Studies by Wanderley et al. (2005), Desmet et al. (2012), and Caramiaux et al. (2012) have unveiled local relations between gestures and melody in a performance, but this is the first time that full-scale musical analyses of complex excerpts, including information about their sonic expressive content, are quantitatively coupled with a general and objective gestural pattern, consistent over a large group of players. It is also worth noting that this study focuses on movement recurrence between different performances, aiming to investigate how musical expressive intentions could be embodied during musical practice. It is also possible, and equally important, to analyze motion recurrence within each performance in order to better understand the nature of performer physical gestures and their local relation to musical structure, as proposed by Demos et al. (2014), who used recurrence quantification analysis (RQA) to evaluate the movements of musicians, with related theoretical and empirical goals.

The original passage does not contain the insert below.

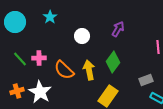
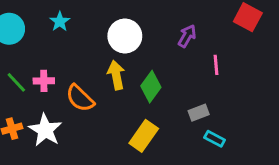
purple arrow: (118, 29) -> (187, 36), moved
white circle: (82, 36) -> (125, 36), moved, size x1.5
yellow arrow: (89, 70) -> (116, 75), moved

In the future this research will be extended to additional excerpts, instruments, musicians, and acoustic and gestural features. This can lead to broader conclusions on ancillary movements of musicians and to a better parametric characterization of the expressive content of the performances, unveiling additional relations between its many descriptors. Another interesting perspective is to analyze the consistency of expressive acoustic deviations within musicians. That is, to look for systematic sonic signatures particular to each performer in order to further support our theory that multimodal expressive patterns emerge and get consolidated during the process of musical learning and practice, based also on more detailed individualized data analyses. Ultimately we wish to incorporate the methods presented here to musical synthesis, recognition, analysis, and teaching systems. By understanding the relation between expressive gestural and acoustic features in a performance we can define a more effective set of expressiveness parameters and models for musical synthesis systems and digital musical instruments, based on sonic and visual information. In pedagogical tools, through the comparison with referential performances, teachers can evaluate expressive aspects of students’ executions and their evolution over time. The methods and results presented here can also prove invaluable to new theoretical studies in the fields of musicology, signal processing, computer intelligence, embodied interaction, human cognition, and physiology, among others.